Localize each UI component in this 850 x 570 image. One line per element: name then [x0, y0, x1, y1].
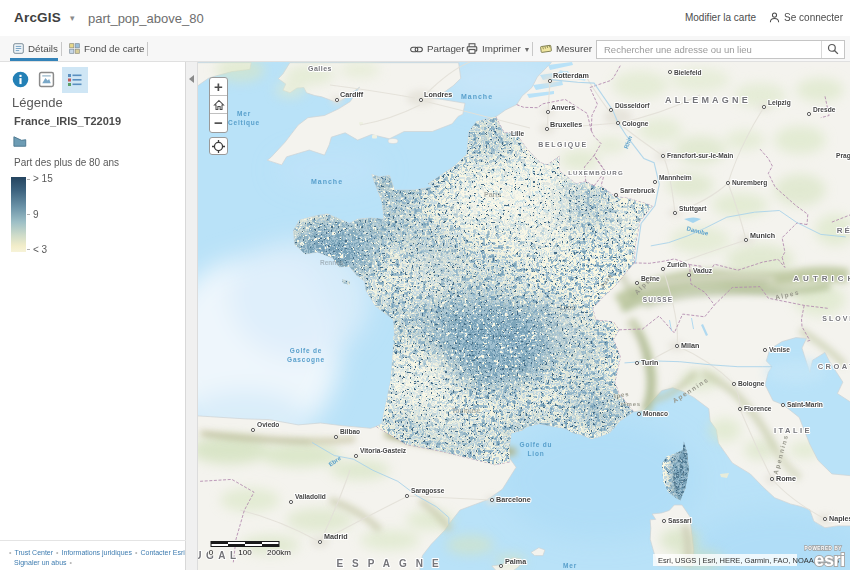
- svg-text:Bologne: Bologne: [738, 380, 765, 388]
- svg-text:Saragosse: Saragosse: [411, 487, 445, 495]
- svg-text:Turin: Turin: [641, 358, 658, 367]
- svg-text:Oviedo: Oviedo: [257, 421, 279, 428]
- svg-text:ALLEMAGNE: ALLEMAGNE: [665, 95, 751, 105]
- svg-text:Madrid: Madrid: [324, 532, 348, 541]
- svg-text:100: 100: [238, 548, 252, 557]
- svg-text:Venise: Venise: [769, 346, 790, 353]
- svg-text:Esri, USGS | Esri, HERE, Garmi: Esri, USGS | Esri, HERE, Garmin, FAO, NO…: [658, 556, 839, 565]
- svg-text:Golfe du: Golfe du: [520, 441, 553, 448]
- svg-text:Milan: Milan: [681, 341, 699, 350]
- svg-text:Lille: Lille: [511, 130, 525, 137]
- svg-text:Mer: Mer: [237, 110, 251, 117]
- svg-text:Toulouse: Toulouse: [452, 407, 481, 414]
- svg-text:Dresde: Dresde: [813, 106, 836, 113]
- svg-text:Londres: Londres: [424, 90, 452, 99]
- svg-text:Zurich: Zurich: [667, 261, 687, 268]
- svg-text:Mannheim: Mannheim: [659, 174, 692, 181]
- svg-text:SLOVÉNIE: SLOVÉNIE: [822, 314, 850, 322]
- svg-text:rimes: rimes: [621, 401, 641, 407]
- svg-text:Anvers: Anvers: [551, 103, 575, 112]
- svg-text:200km: 200km: [267, 548, 291, 557]
- svg-text:esri: esri: [814, 550, 845, 570]
- svg-text:Cologne: Cologne: [622, 120, 649, 128]
- svg-text:Galles: Galles: [308, 65, 332, 72]
- svg-text:Sassari: Sassari: [668, 517, 692, 524]
- svg-text:ITALIE: ITALIE: [774, 426, 812, 435]
- svg-text:Golfe de: Golfe de: [290, 347, 322, 354]
- svg-text:Barcelone: Barcelone: [496, 495, 531, 504]
- svg-text:RTUGAL: RTUGAL: [198, 550, 241, 561]
- svg-text:AUTRICHE: AUTRICHE: [793, 274, 850, 283]
- svg-text:Florence: Florence: [744, 405, 772, 412]
- svg-text:Prague: Prague: [836, 152, 850, 160]
- svg-text:Bielefeld: Bielefeld: [674, 69, 701, 76]
- svg-text:RÉP: RÉP: [837, 226, 850, 235]
- svg-text:SUISSE: SUISSE: [643, 296, 673, 303]
- svg-text:Lion: Lion: [528, 450, 545, 457]
- svg-text:Lyon: Lyon: [560, 304, 575, 312]
- svg-text:Saint-Marin: Saint-Marin: [787, 401, 823, 408]
- svg-text:Vaduz: Vaduz: [693, 267, 713, 274]
- svg-text:Francfort-sur-le-Main: Francfort-sur-le-Main: [667, 152, 733, 159]
- svg-text:Celtique: Celtique: [228, 119, 260, 127]
- svg-text:Rennes: Rennes: [320, 259, 344, 266]
- svg-text:Palma: Palma: [505, 557, 527, 566]
- svg-text:Manche: Manche: [311, 178, 343, 185]
- svg-text:Leipzig: Leipzig: [768, 99, 791, 107]
- svg-text:Stuttgart: Stuttgart: [679, 205, 707, 213]
- svg-text:Gascogne: Gascogne: [287, 356, 325, 364]
- svg-text:Rome: Rome: [776, 474, 796, 483]
- svg-text:0: 0: [209, 548, 214, 557]
- svg-text:Bilbao: Bilbao: [340, 428, 360, 435]
- svg-text:Manche: Manche: [461, 93, 493, 100]
- svg-text:ESPAGNE: ESPAGNE: [336, 558, 447, 569]
- svg-text:Naples: Naples: [829, 514, 850, 523]
- svg-text:Rotterdam: Rotterdam: [553, 71, 589, 80]
- svg-text:Mer: Mer: [563, 562, 577, 569]
- svg-text:CROATIE: CROATIE: [818, 362, 850, 371]
- svg-text:Düsseldorf: Düsseldorf: [615, 102, 650, 109]
- svg-text:LUXEMBOURG: LUXEMBOURG: [568, 169, 624, 176]
- svg-text:Valladolid: Valladolid: [295, 493, 326, 500]
- svg-text:Monaco: Monaco: [643, 410, 668, 417]
- svg-text:Cardiff: Cardiff: [340, 90, 364, 99]
- svg-text:Paris: Paris: [484, 191, 501, 198]
- svg-text:Vitoria-Gasteiz: Vitoria-Gasteiz: [360, 447, 407, 454]
- svg-text:Sarrebruck: Sarrebruck: [620, 187, 655, 194]
- svg-text:Bruxelles: Bruxelles: [550, 120, 582, 129]
- svg-text:BELGIQUE: BELGIQUE: [538, 141, 587, 149]
- svg-text:Nuremberg: Nuremberg: [732, 179, 767, 187]
- svg-text:Munich: Munich: [750, 231, 775, 240]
----
YOUR ASSIGNMENT | Repeat all the data as it stands, dropping any images it holds.

SOLUTION TO THIS EXERCISE |
Localize each UI component in this 850 x 570 image. One line per element: name then [x0, y0, x1, y1].
- svg-text:Bologne: Bologne: [738, 380, 765, 388]
- svg-text:Saragosse: Saragosse: [411, 487, 445, 495]
- svg-text:Turin: Turin: [641, 358, 658, 367]
- svg-text:Oviedo: Oviedo: [257, 421, 279, 428]
- svg-text:ALLEMAGNE: ALLEMAGNE: [665, 95, 751, 105]
- svg-text:Madrid: Madrid: [324, 532, 348, 541]
- svg-text:100: 100: [238, 548, 252, 557]
- svg-text:Venise: Venise: [769, 346, 790, 353]
- svg-text:Esri, USGS | Esri, HERE, Garmi: Esri, USGS | Esri, HERE, Garmin, FAO, NO…: [658, 556, 839, 565]
- svg-text:Golfe du: Golfe du: [520, 441, 553, 448]
- svg-text:Milan: Milan: [681, 341, 699, 350]
- svg-text:Lille: Lille: [511, 130, 525, 137]
- svg-text:Mer: Mer: [237, 110, 251, 117]
- svg-text:Toulouse: Toulouse: [452, 407, 481, 414]
- svg-text:Dresde: Dresde: [813, 106, 836, 113]
- svg-text:Londres: Londres: [424, 90, 452, 99]
- svg-text:Zurich: Zurich: [667, 261, 687, 268]
- svg-text:Mannheim: Mannheim: [659, 174, 692, 181]
- svg-text:SLOVÉNIE: SLOVÉNIE: [822, 314, 850, 322]
- svg-text:rimes: rimes: [621, 401, 641, 407]
- svg-text:Anvers: Anvers: [551, 103, 575, 112]
- svg-text:200km: 200km: [267, 548, 291, 557]
- svg-text:esri: esri: [814, 550, 845, 570]
- svg-text:Cologne: Cologne: [622, 120, 649, 128]
- svg-text:Galles: Galles: [308, 65, 332, 72]
- svg-text:Sassari: Sassari: [668, 517, 692, 524]
- svg-text:ITALIE: ITALIE: [774, 426, 812, 435]
- svg-text:Golfe de: Golfe de: [290, 347, 322, 354]
- svg-text:Barcelone: Barcelone: [496, 495, 531, 504]
- svg-text:RTUGAL: RTUGAL: [198, 550, 241, 561]
- svg-text:AUTRICHE: AUTRICHE: [793, 274, 850, 283]
- svg-text:Florence: Florence: [744, 405, 772, 412]
- svg-text:Prague: Prague: [836, 152, 850, 160]
- svg-text:Bielefeld: Bielefeld: [674, 69, 701, 76]
- svg-text:RÉP: RÉP: [837, 226, 850, 235]
- svg-text:SUISSE: SUISSE: [643, 296, 673, 303]
- svg-text:Lion: Lion: [528, 450, 545, 457]
- svg-text:Lyon: Lyon: [560, 304, 575, 312]
- svg-text:Saint-Marin: Saint-Marin: [787, 401, 823, 408]
- svg-text:Vaduz: Vaduz: [693, 267, 713, 274]
- svg-text:Francfort-sur-le-Main: Francfort-sur-le-Main: [667, 152, 733, 159]
- svg-text:Celtique: Celtique: [228, 119, 260, 127]
- svg-text:Rennes: Rennes: [320, 259, 344, 266]
- svg-text:Palma: Palma: [505, 557, 527, 566]
- svg-text:Manche: Manche: [311, 178, 343, 185]
- svg-text:Leipzig: Leipzig: [768, 99, 791, 107]
- svg-text:Stuttgart: Stuttgart: [679, 205, 707, 213]
- svg-text:Gascogne: Gascogne: [287, 356, 325, 364]
- svg-text:Rome: Rome: [776, 474, 796, 483]
- svg-text:0: 0: [209, 548, 214, 557]
- svg-text:Bilbao: Bilbao: [340, 428, 360, 435]
- svg-text:Manche: Manche: [461, 93, 493, 100]
- svg-text:ESPAGNE: ESPAGNE: [336, 558, 447, 569]
- svg-text:Naples: Naples: [829, 514, 850, 523]
- svg-text:Rotterdam: Rotterdam: [553, 71, 589, 80]
- svg-text:Mer: Mer: [563, 562, 577, 569]
- svg-text:CROATIE: CROATIE: [818, 362, 850, 371]
- svg-text:Düsseldorf: Düsseldorf: [615, 102, 650, 109]
- svg-text:LUXEMBOURG: LUXEMBOURG: [568, 169, 624, 176]
- svg-text:Valladolid: Valladolid: [295, 493, 326, 500]
- svg-text:Monaco: Monaco: [643, 410, 668, 417]
- svg-text:Cardiff: Cardiff: [340, 90, 364, 99]
- svg-text:Paris: Paris: [484, 191, 501, 198]
- svg-text:Vitoria-Gasteiz: Vitoria-Gasteiz: [360, 447, 407, 454]
- svg-text:Sarrebruck: Sarrebruck: [620, 187, 655, 194]
- svg-text:Bruxelles: Bruxelles: [550, 120, 582, 129]
- svg-text:BELGIQUE: BELGIQUE: [538, 141, 587, 149]
- svg-text:Nuremberg: Nuremberg: [732, 179, 767, 187]
- svg-text:Munich: Munich: [750, 231, 775, 240]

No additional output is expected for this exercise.